One of the biggest investigations under Larson’s leadership came in June 1986, when reporter Martha Allen broke a story about the presence of asbestos pipe insulation at the Ida B. Wells public housing complex on the South Side. After learning that workers were removing the dangerous substance from Chicago Housing Authority offices there, the Reporter obtained and analyzed samples that showed residents were being exposed at several public housing projects. Eventually, the CHA removed asbestos from “more than 1,200 homes in the Ida B. Wells, Wells Extension, Altgeld, Murray and Darrow housing complexes” at a cost of at least $8.9 million, according to the August 1987 edition of the Reporter.
Organizing around the issue was a part of former President Barack Obama’s community activism in Chicago and was chronicled in his book “Dreams From My Father.”
“It was a very strong big story. Larson oversaw it. That was a big feather in his cap,” said Brune.
During Larson’s tenure, the Reporter also went from spartan newsletter to polished magazine.
“When I got there, it was horrible, just ugly, even by 1980s standards,” said John Schrag, who was hired in 1985 as a reporter and rose to managing editor under Larson. He is now executive editor of the Pamplin Media Group in Portland, Oregon. “He recognized that it needed to look better. We were one of the first organizations to do what was then called desktop publishing.”
Larson also hired reporter Laurie Abraham to launch “Sick and Poor in Chicago,” a series on urban healthcare that debuted in September 1989 and would later become a book by Abraham titled “Mama Might Be Better Off Dead: The Failure of Health Care in Urban America.” A lengthy excerpt appeared in the Chicago Reader in 1993.
According to the acknowledgements section of the book, Larson hired Abraham “to bring ‘people’ into the investigative publication’s health care reporting.
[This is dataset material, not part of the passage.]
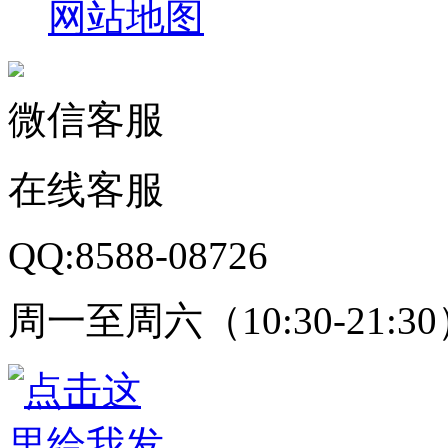
网站地图
微信客服
在线客服
QQ:8588-08726
周一至周六（10:30-21:3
We envisioned a series of stories on health care for the poor, though neither of us was sure what form it should take. But, Roy said, if the articles were successful, perhaps I might expand the series into a book. Roy’s trust in me, his faith in both my writing and my ability to conceive and execute such a project, launched the book.”
Creating Catalyst Chicago
In 1990, Linda Lenz, a former colleague of Larson’s at the Sun-Times, arrived at Community Renewal Society, the Reporter’s parent organization, with an idea to cover education that would become Catalyst Chicago magazine.
“Roy melded my idea with CRS’s idea for a newsletter for parents, and together we went in search of funding. As it turned out, the MacArthur and Joyce foundations had been looking for a way to track implementation of the Reform Act, and The Chicago Community Trust was interested in assisting parents,” Lenz wrote in 2015, before the publication merged with the Reporter. Larson also served as its publisher.
“A lot of organizations do not survive the succession of their founder,” Schrag said, “and The Chicago Reporter did. I think Roy gets all the credit for that. He hired a good staff. He let us do our jobs. He kept the financial ship afloat. He gave us a vision.”
Larson left the Reporter in 1994 to establish the Garrett-Medill Center for Religion and the News Media, a joint project of Garrett-Evangelical Theological Seminary and the Medill School of Journalism at Northwestern University, according to a 40th anniversary Reporter profile.
Larson was born and raised in Moline, Illinois, and edited “Line O’ Type,” his school paper, according to a profile published by the Religion News Association to celebrate a 2014 lifetime achievement award. He graduated in 1951 from Augustana College with a bachelor’s degree and received a Master of Divinity degree from Garrett-Evangelical in 1955.
Larson was living at the Monarch Landing senior community in Naperville, according to his son Mark. He is also survived by his wife Dorothy — they would have celebrated their 70th anniversary this year — his daughter Jodie, and seven grandchildren and 11 great-grandchildren.
The memorial service for Roy Larson is postponed at this time.